=== TASK DATA ===

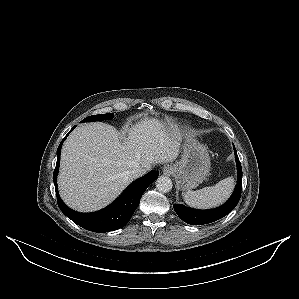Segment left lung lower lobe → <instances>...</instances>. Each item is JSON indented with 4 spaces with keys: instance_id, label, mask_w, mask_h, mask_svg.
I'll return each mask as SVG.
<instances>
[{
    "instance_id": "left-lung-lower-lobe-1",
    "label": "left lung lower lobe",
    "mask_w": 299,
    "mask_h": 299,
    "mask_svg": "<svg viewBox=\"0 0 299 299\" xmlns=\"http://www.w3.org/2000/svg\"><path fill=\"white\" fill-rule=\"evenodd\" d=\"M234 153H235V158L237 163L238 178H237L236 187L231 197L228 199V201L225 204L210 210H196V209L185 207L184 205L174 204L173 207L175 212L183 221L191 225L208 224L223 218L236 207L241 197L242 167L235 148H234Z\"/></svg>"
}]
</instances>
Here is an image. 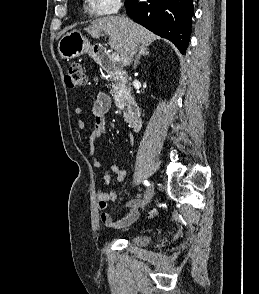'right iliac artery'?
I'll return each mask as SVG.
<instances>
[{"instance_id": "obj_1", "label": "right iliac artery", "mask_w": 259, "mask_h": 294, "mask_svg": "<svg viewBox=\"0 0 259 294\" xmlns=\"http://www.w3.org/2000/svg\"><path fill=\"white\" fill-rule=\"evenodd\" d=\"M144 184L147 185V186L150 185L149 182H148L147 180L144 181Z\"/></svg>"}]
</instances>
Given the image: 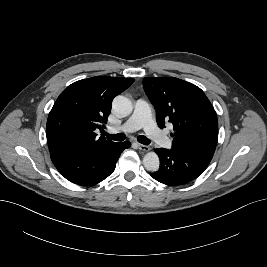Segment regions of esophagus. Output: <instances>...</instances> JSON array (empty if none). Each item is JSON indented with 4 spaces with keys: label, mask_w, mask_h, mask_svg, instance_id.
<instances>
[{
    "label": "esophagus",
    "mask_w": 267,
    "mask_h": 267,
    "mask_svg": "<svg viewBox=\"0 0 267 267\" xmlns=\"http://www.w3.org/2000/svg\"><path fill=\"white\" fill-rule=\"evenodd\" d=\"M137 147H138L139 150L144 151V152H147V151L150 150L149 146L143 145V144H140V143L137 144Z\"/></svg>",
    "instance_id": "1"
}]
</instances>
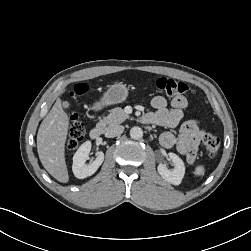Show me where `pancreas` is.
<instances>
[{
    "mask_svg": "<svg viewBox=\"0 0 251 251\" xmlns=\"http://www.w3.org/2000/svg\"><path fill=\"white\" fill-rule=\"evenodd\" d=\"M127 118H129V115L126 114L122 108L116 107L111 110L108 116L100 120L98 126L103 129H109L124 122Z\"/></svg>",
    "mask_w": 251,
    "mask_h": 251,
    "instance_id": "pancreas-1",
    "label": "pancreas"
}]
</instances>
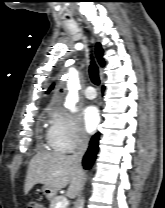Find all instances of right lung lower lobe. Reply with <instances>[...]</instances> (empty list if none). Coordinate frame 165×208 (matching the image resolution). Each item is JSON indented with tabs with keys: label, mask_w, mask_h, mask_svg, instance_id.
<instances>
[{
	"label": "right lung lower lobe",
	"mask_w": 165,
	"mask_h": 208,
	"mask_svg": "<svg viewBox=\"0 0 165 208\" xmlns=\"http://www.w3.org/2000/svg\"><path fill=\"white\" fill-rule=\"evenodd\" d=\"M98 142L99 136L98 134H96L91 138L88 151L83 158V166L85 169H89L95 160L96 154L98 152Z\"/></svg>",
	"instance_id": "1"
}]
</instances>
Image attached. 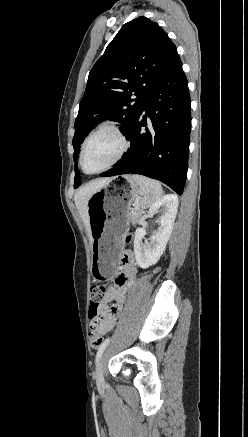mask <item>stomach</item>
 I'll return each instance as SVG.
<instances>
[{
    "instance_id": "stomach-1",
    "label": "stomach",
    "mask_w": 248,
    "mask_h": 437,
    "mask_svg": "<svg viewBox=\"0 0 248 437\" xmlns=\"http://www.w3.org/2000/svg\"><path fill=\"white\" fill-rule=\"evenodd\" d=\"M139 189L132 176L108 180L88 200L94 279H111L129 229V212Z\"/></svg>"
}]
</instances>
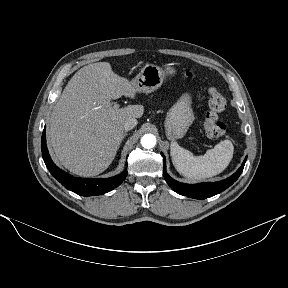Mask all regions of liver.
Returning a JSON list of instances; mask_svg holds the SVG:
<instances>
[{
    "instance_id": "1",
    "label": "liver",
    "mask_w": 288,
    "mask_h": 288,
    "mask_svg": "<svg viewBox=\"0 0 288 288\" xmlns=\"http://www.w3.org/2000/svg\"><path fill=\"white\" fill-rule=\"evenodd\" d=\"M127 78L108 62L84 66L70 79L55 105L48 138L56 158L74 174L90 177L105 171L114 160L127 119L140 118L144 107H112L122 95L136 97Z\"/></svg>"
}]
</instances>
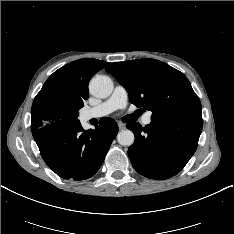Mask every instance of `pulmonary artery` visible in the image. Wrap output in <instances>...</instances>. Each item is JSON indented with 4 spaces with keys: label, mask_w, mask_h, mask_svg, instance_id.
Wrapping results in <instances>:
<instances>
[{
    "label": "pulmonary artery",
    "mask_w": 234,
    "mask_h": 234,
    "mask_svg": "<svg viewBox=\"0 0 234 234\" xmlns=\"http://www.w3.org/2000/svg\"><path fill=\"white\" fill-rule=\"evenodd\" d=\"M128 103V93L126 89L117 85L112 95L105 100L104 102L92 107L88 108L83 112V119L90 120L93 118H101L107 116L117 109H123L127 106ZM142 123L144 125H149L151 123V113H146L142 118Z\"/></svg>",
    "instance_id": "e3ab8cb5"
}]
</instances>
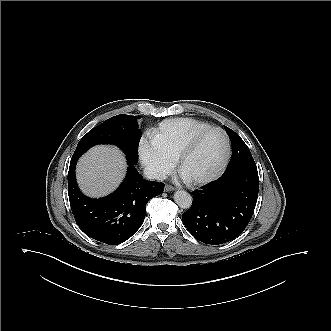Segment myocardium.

===

Beginning with the line where "Mask every instance" appears, reproduce every remaining line of the listing above, the last one included, but none of the pictures.

OUTPUT OF THE TASK
Mask every instance of `pulmonary artery` visible in the image. Wrap output in <instances>...</instances>. Each item is JSON indented with 4 spaces with keys: label, mask_w, mask_h, mask_svg, instance_id.
Wrapping results in <instances>:
<instances>
[{
    "label": "pulmonary artery",
    "mask_w": 234,
    "mask_h": 234,
    "mask_svg": "<svg viewBox=\"0 0 234 234\" xmlns=\"http://www.w3.org/2000/svg\"><path fill=\"white\" fill-rule=\"evenodd\" d=\"M128 103V93L126 89L117 85L112 95L105 100L104 102L92 107L88 108L83 112V119L90 120L93 118H101L107 116L117 109H123L127 106ZM142 123L144 125H149L151 123V113H146L142 118Z\"/></svg>",
    "instance_id": "e3ab8cb5"
}]
</instances>
Segment myocardium.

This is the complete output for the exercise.